Pourtant, quelle que soit la dynamique à l’œuvre, l’espace méditerranéen est confronté à un véritable défi : assurer aux jeunes de la région un avenir prospère, robuste et heureux, et, ce faisant, favoriser le développement économique et le progrès des sociétés.

On ne peut songer à bâtir un avenir radieux pour les jeunes sans s’atteler à deux enjeux clés. Le premier est l’éducation et la formation des jeunes aux emplois de demain. Le second vise à préparer l’économie de demain, en misant sur le numérique, un secteur d’activité qui enregistre la plus forte croissance dans le monde et qui stimulera l’innovation et la croissance économique pendant les cinquante années à venir.

Ces deux défis sont en réalité étroitement liés : il s’agit de faire coïncider le chantier qui nous attend dans le secteur éducatif avec une certaine idée de l’entreprise. Les compétences et les valeurs liés à l’entrepreneuriat sont évidentes : résolution des problèmes, pensée critique, esprit d’équipe et prise de risque. Évidemment, ces qualités diffèrent beaucoup des compétences développées par les systèmes et les programmes éducatifs pour lesquels une profonde refondation s’impose. Les réformes sont toujours plus faciles à annoncer qu’à mettre en œuvre, mais celle qui nous occupe ne concerne ni l’administration ni les programmes scolaires : elle exige un changement d’attitude et de mentalité qui suppose une adhésion de la communauté dans son ensemble et pas seulement une action des institutions éducatives.

Pour plus de 40 % des entrepreneurs de la région, la principale difficulté est de trouver chez les candidats au recrutement les qualifications qu’ils recherchent, sachant que la majorité de ces compétences sont non techniques, à l’instar de celles que je mentionne plus haut. Dans La Terre est plate, Thomas Friedman montre que le savoir ne constitue plus un avantage concurrentiel, mais que la persévérance, la curiosité et la prise de risque le sont. Comment faire en sorte que ces qualités entrent dans les programmes scolaires et la mentalité d’un pays ? En récompensant les jeunes qui en font preuve et en demandant à l’école d’impliquer les jeunes dans des activités à visée sociale, pour qu’elle se retrouve au cœur de la collectivité. L’investissement humain et social au sein des écoles et auprès de la collectivité détermine souvent l’acquisition de compétences entrepreneuriales chez les jeunes adultes et leur donne une raison d’être au monde.

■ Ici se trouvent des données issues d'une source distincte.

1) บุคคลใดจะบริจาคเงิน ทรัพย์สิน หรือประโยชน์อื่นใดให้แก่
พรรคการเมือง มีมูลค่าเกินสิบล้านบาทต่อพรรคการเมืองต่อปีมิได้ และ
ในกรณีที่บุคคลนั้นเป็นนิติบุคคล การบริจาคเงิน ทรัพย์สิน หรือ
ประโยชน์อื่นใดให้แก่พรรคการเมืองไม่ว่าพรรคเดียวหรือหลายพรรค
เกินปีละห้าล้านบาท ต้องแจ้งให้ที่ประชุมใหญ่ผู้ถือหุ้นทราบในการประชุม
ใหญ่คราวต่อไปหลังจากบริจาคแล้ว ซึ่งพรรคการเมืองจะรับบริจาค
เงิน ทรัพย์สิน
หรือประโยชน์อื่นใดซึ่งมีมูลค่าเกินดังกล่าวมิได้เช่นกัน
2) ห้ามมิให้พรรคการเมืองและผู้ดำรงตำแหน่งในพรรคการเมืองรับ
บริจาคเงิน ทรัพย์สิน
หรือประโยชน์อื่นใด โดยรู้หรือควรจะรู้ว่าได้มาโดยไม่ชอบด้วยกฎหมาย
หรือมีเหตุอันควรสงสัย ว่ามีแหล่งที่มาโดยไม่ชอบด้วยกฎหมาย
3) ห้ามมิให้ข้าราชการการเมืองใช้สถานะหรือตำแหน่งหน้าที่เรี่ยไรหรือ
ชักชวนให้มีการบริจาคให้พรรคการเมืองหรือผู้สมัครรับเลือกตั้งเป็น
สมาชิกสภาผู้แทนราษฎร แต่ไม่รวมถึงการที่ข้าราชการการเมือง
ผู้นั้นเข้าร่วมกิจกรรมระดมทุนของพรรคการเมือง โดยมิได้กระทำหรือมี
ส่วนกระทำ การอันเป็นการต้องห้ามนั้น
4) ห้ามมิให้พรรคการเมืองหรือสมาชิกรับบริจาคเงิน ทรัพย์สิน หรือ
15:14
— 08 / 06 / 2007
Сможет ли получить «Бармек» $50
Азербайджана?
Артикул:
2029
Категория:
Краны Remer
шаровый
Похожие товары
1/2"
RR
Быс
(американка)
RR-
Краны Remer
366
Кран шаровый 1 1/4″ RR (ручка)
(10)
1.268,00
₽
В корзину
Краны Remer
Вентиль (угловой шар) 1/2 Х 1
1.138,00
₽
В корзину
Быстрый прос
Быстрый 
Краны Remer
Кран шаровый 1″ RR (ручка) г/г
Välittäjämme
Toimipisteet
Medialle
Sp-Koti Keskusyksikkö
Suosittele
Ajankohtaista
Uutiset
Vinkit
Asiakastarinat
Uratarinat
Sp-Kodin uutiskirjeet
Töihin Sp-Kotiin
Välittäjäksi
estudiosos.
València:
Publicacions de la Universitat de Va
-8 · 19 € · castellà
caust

Cet investissement peut se traduire par un plus grand rapprochement avec le secteur privé et des liens plus étroits avec les entreprises, les start-up et le marché du travail, notamment pour les lycéens, les instituts de formation technique et les universités. Il n’existe pas de martingale du succès, mais les nombreuses expériences qui ont associé le secteur privé à des établissements scolaires ont débouché sur une adéquation satisfaisante entre les attentes scolaires et la réalité de l’emploi. Les jeunes gens peuvent faire preuve d’une grande créativité lorsqu’il s’agit de joindre les deux bouts, pourvu qu’on leur donne les moyens véritables de découvrir de nouvelles professions et de mettre à profit leur dynamisme.

Installer les jeunes dans un vrai métier est d’autant plus important que la jeunesse méditerranéenne fait l’objet de rivalités. À l’échelon local, les groupes violents et d’influence les ont identifiés comme des cibles vulnérables à recruter. D’après une enquête récente, les jeunes considèrent que l’absence d’emplois et de perspectives est le premier vecteur de recrutement pour l’État islamique. À l’international, la guerre des talents pourrait priver la région méditerranéenne de ses meilleurs éléments, alors que beaucoup de jeunes s’exilent en quête d’un meilleur avenir : les Émirats arabes unis, les États-Unis et l’Allemagne sont par ordre de préférence les trois premiers pays où la jeunesse arable souhaiterait s’établir si elle en avait la possibilité.

La diversité des ressources et des talents du pourtour méditerranéen ainsi que sa position géographique en font un espace idéal pour l’innovation et l’entrepreneuriat. Les changements qui s’imposent doivent avoir lieu sans délai, au regard de la force exponentielle que représente simultanément l’économie du numérique, qui pourrait apporter à la Méditerranée des perspectives de croissance économique sans précédent si des investissements judicieux en faveur de l’école et de l’entrepreneuriat sont effectués dès aujourd’hui.